Mott The Hoople and Ian Hunter

David Bowie CD: "Rarest One Bowie"

Sleeve and track listing

  1. All The Young Dudes
  2. Queen Bitch (live)
  3. Sound And Vision (live)
  4. Time (live)
  5. Be My Wife (live)
  6. Footstompin' (live)
  7. Ziggy Stardust (live)
  8. My Death (live)
  9. I Feel Free (live)

Review

This sub-standard collection of "rare" Bowie material was released in 1995. It is short by CD standards (about 35 minutes), which is a shame considering the material which must lay hidden in Mainman's vaults. Perhaps more will see the light of day in a Rarest...Two collection.
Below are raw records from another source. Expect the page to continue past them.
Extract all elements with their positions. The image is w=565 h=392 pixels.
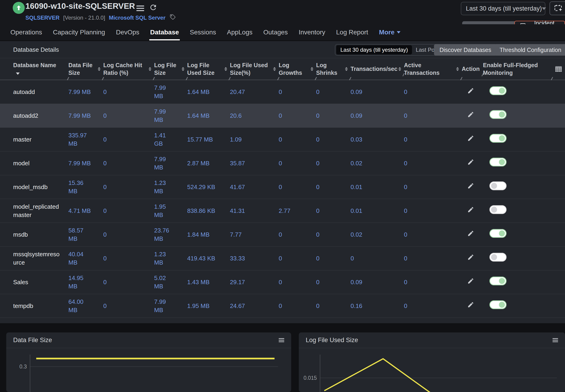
metric-value-log-file-size[interactable]: 23.76 MB [154, 226, 187, 243]
metric-value-log-shrinks[interactable]: 0 [316, 183, 351, 191]
sort-arrows-icon[interactable] [345, 67, 348, 71]
metric-value-log-file-used-size[interactable]: 2.87 MB [187, 159, 230, 167]
metric-value-log-shrinks[interactable]: 0 [316, 230, 351, 239]
metric-value-data-file-size[interactable]: 58.57 MB [68, 226, 103, 243]
metric-value-data-file-size[interactable]: 4.71 MB [68, 207, 103, 215]
metric-value-log-file-size[interactable]: 1.23 MB [154, 250, 187, 267]
column-header-log-file-size[interactable]: Log File Size [154, 61, 187, 77]
column-resize-handle[interactable] [551, 77, 553, 80]
column-header-log-cache-hit-ratio[interactable]: Log Cache Hit Ratio (%) [103, 61, 154, 77]
metric-value-active-transactions[interactable]: 0 [404, 230, 462, 239]
metric-value-transactions-sec[interactable]: 0.16 [351, 302, 404, 310]
edit-pencil-icon[interactable] [467, 112, 474, 119]
sort-arrows-icon[interactable] [182, 67, 184, 71]
metric-value-log-file-size[interactable]: 7.99 MB [154, 298, 187, 314]
metric-value-data-file-size[interactable]: 7.99 MB [68, 159, 103, 167]
metric-value-log-growths[interactable]: 0 [279, 183, 316, 191]
metric-value-log-file-used-size[interactable]: 1.84 MB [187, 230, 230, 239]
full-fledged-monitoring-toggle[interactable] [490, 229, 506, 238]
sort-arrows-icon[interactable] [149, 67, 151, 71]
metric-value-log-shrinks[interactable]: 0 [316, 302, 351, 310]
metric-value-data-file-size[interactable]: 40.04 MB [68, 250, 103, 267]
full-fledged-monitoring-toggle[interactable] [490, 253, 506, 262]
metric-value-log-file-size[interactable]: 5.02 MB [154, 274, 187, 291]
metric-value-transactions-sec[interactable]: 0.03 [351, 135, 404, 144]
sort-arrows-icon[interactable] [98, 67, 101, 71]
sort-arrows-icon[interactable] [398, 67, 401, 71]
full-fledged-monitoring-toggle[interactable] [490, 110, 506, 119]
full-fledged-monitoring-toggle[interactable] [490, 158, 506, 167]
column-resize-handle[interactable] [102, 77, 104, 80]
metric-value-transactions-sec[interactable]: 0.09 [351, 278, 404, 286]
metric-value-data-file-size[interactable]: 7.99 MB [68, 88, 103, 96]
metric-value-log-file-used-size[interactable]: 29.17 [230, 278, 279, 286]
metric-value-log-file-used-size[interactable]: 524.29 KB [187, 183, 230, 191]
metric-value-data-file-size[interactable]: 64.00 MB [68, 298, 103, 314]
metric-value-log-growths[interactable]: 0 [279, 302, 316, 310]
sort-arrows-icon[interactable] [273, 67, 276, 71]
full-fledged-monitoring-toggle[interactable] [490, 277, 506, 285]
product-link[interactable]: Microsoft SQL Server [109, 14, 165, 21]
tab-outages[interactable]: Outages [263, 24, 288, 40]
metric-value-log-file-used-size[interactable]: 24.67 [230, 302, 279, 310]
metric-value-log-file-size[interactable]: 1.23 MB [154, 179, 187, 196]
metric-value-log-shrinks[interactable]: 0 [316, 135, 351, 144]
metric-value-log-file-used-size[interactable]: 20.6 [230, 112, 279, 120]
full-fledged-monitoring-toggle[interactable] [490, 300, 506, 309]
metric-value-log-file-used-size[interactable]: 20.47 [230, 88, 279, 96]
tab-devops[interactable]: DevOps [116, 24, 139, 40]
edit-pencil-icon[interactable] [467, 303, 474, 309]
metric-value-active-transactions[interactable]: 0 [404, 112, 462, 120]
monitor-type-link[interactable]: SQLSERVER [25, 14, 59, 21]
tab-applogs[interactable]: AppLogs [227, 24, 253, 40]
metric-value-active-transactions[interactable]: 0 [404, 207, 462, 215]
metric-value-log-cache-hit-ratio[interactable]: 0 [103, 183, 154, 191]
metric-value-transactions-sec[interactable]: 0.01 [351, 207, 404, 215]
metric-value-log-shrinks[interactable]: 0 [316, 278, 351, 286]
metric-value-log-growths[interactable]: 0 [279, 135, 316, 144]
metric-value-log-file-used-size[interactable]: 15.77 MB [187, 135, 230, 144]
time-mode-selected[interactable]: Last 30 days (till yesterday) [336, 45, 412, 55]
metric-value-log-file-used-size[interactable]: 1.95 MB [187, 302, 230, 310]
sort-arrows-icon[interactable] [311, 67, 313, 71]
metric-value-transactions-sec[interactable]: 0.09 [351, 112, 404, 120]
tab-inventory[interactable]: Inventory [298, 24, 325, 40]
edit-pencil-icon[interactable] [467, 184, 474, 191]
column-header-data-file-size[interactable]: Data File Size [68, 61, 103, 77]
metric-value-transactions-sec[interactable]: 0 [351, 254, 404, 263]
tab-sessions[interactable]: Sessions [190, 24, 216, 40]
metric-value-data-file-size[interactable]: 335.97 MB [68, 131, 103, 148]
metric-value-transactions-sec[interactable]: 0.02 [351, 230, 404, 239]
metric-value-transactions-sec[interactable]: 0.09 [351, 88, 404, 96]
metric-value-log-shrinks[interactable]: 0 [316, 207, 351, 215]
column-resize-handle[interactable] [460, 77, 463, 80]
discover-databases-button[interactable]: Discover Databases [434, 44, 497, 56]
metric-value-log-file-used-size[interactable]: 33.33 [230, 254, 279, 263]
edit-pencil-icon[interactable] [467, 208, 474, 214]
column-resize-handle[interactable] [153, 77, 155, 80]
tab-operations[interactable]: Operations [10, 24, 42, 40]
metric-value-log-file-used-size[interactable]: 1.09 [230, 135, 279, 144]
full-fledged-monitoring-toggle[interactable] [490, 86, 506, 95]
column-resize-handle[interactable] [67, 77, 69, 80]
metric-value-log-cache-hit-ratio[interactable]: 0 [103, 159, 154, 167]
metric-value-log-cache-hit-ratio[interactable]: 0 [103, 278, 154, 286]
column-chooser-icon[interactable] [552, 66, 565, 72]
edit-pencil-icon[interactable] [467, 231, 474, 238]
metric-value-log-file-size[interactable]: 1.41 GB [154, 131, 187, 148]
smart-view-button[interactable] [550, 1, 565, 15]
metric-value-active-transactions[interactable]: 0 [404, 278, 462, 286]
metric-value-log-shrinks[interactable]: 0 [316, 159, 351, 167]
metric-value-log-file-used-size[interactable]: 41.67 [230, 183, 279, 191]
tab-capacity-planning[interactable]: Capacity Planning [53, 24, 105, 40]
column-resize-handle[interactable] [186, 77, 188, 80]
sort-arrows-icon[interactable] [456, 67, 459, 71]
column-header-log-file-used-size[interactable]: Log File Used Size [187, 61, 230, 77]
metric-value-active-transactions[interactable]: 0 [404, 88, 462, 96]
metric-value-log-cache-hit-ratio[interactable]: 0 [103, 230, 154, 239]
tab-database[interactable]: Database [150, 24, 179, 40]
column-header-active-transactions[interactable]: Active Transactions [404, 61, 462, 77]
metric-value-log-shrinks[interactable]: 0 [316, 254, 351, 263]
metric-value-log-file-used-size[interactable]: 1.64 MB [187, 112, 230, 120]
metric-value-transactions-sec[interactable]: 0.01 [351, 183, 404, 191]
Anyhow, about half this collection features Mick Ronson on guitar, and so will be of interest to completists.

ATYD opens the album, and is at a slower tempo than Mott's version. Although planned for the Aladdin Sane album, it stayed in the can. I can see why; this version sounds half finished, with Bowie sounding bored with it. Mott's is the definitive version of Dudes, a fact Bowie himself must have realised.

Time is taken from the 1980 Floor Show performances at London's Marquee in October 1973, but lacks a certain spark... Bowie had all but disbanded the Spiders by this time and it shows in the performance.

Ziggy Stardust hardly qualifies as rare, since it has already been released on the Santa Monica live set. My Death is more interesting, as it is taken from a Carnegie Hall, NYC performance in 1972. The album closes with a live performance of the Cream classic I Feel Free, recorded at Kingston Polytechnic in 1972. Now I don't know, but it sounds to these ears like an audience recording (it is certainly in mono). Scraping the barrel or what?